→ WHAT THE EXERCISE ASKS:
Filter the records below for the word "Secure". Copy each line that holds it.

Page images and extracted text:
──────
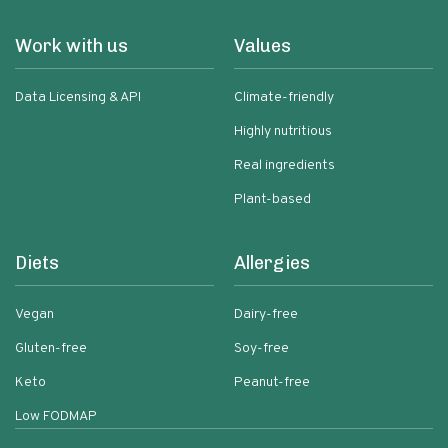
Work with us
Values
Data Licensing & API
Climate-friendly
Highly nutritious
Real ingredients
Plant-based
Diets
Allergies
Vegan
Dairy-free
Gluten-free
Soy-free
Keto
Peanut-free
Low FODMAP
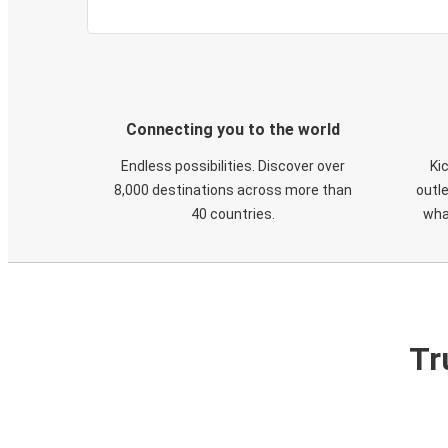
Connecting you to the world
Endless possibilities. Discover over
Ki
8,000 destinations across more than
outle
40 countries.
wha
Tr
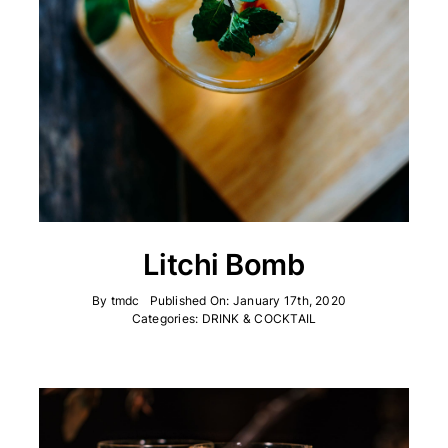
Litchi Bomb
By
tmdc
Published On: January 17th, 2020
Categories:
DRINK & COCKTAIL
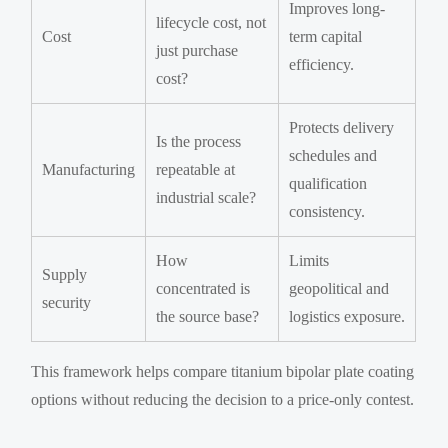
Improves long-
lifecycle cost, not
Cost
term capital
just purchase
efficiency.
cost?
Protects delivery
Is the process
schedules and
Manufacturing
repeatable at
qualification
industrial scale?
consistency.
How
Limits
Supply
concentrated is
geopolitical and
security
the source base?
logistics exposure.
This framework helps compare titanium bipolar plate coating
options without reducing the decision to a price-only contest.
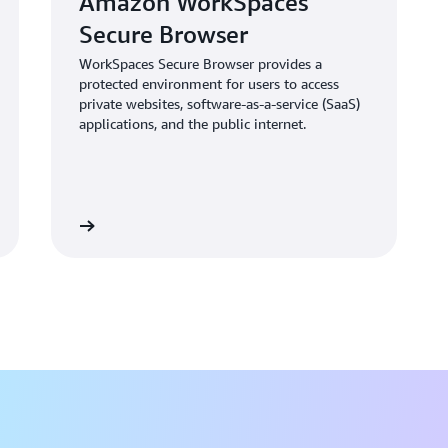
Amazon WorkSpaces
innovative alternative to tra
Secure Browser
WorkSpaces Secure Browser provides a
protected environment for users to access
private websites, software-as-a-service (SaaS)
applications, and the public internet.
Learn more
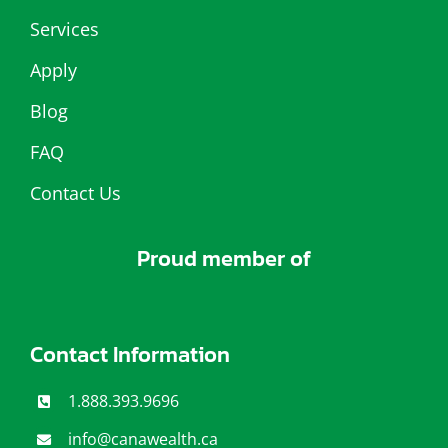
Services
Apply
Blog
FAQ
Contact Us
Proud member of
Contact Information
1.888.393.9696
info@canawealth.c
a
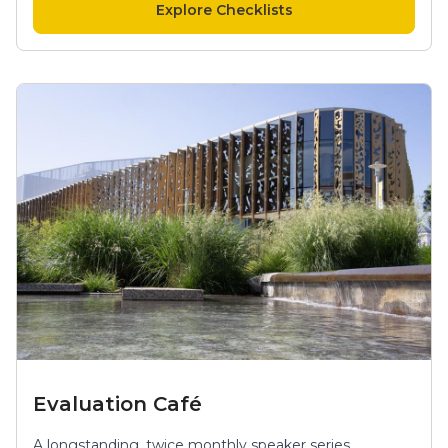
Explore Checklists
Evaluation Café
A longstanding, twice monthly speaker series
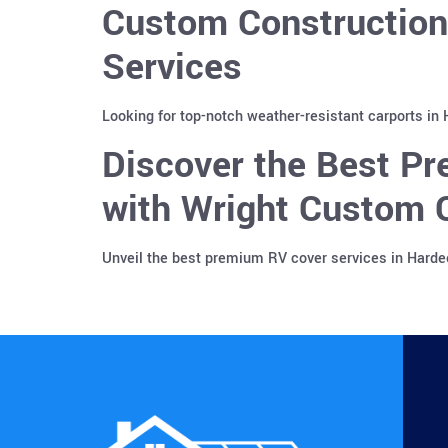
Custom Construction
Services
Looking for top-notch weather-resistant carports in
Discover the Best Pr
with Wright Custom C
Unveil the best premium RV cover services in Harde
──────
→ RESPONSE:
Secure Browser
WorkSpaces Secure Browser provides a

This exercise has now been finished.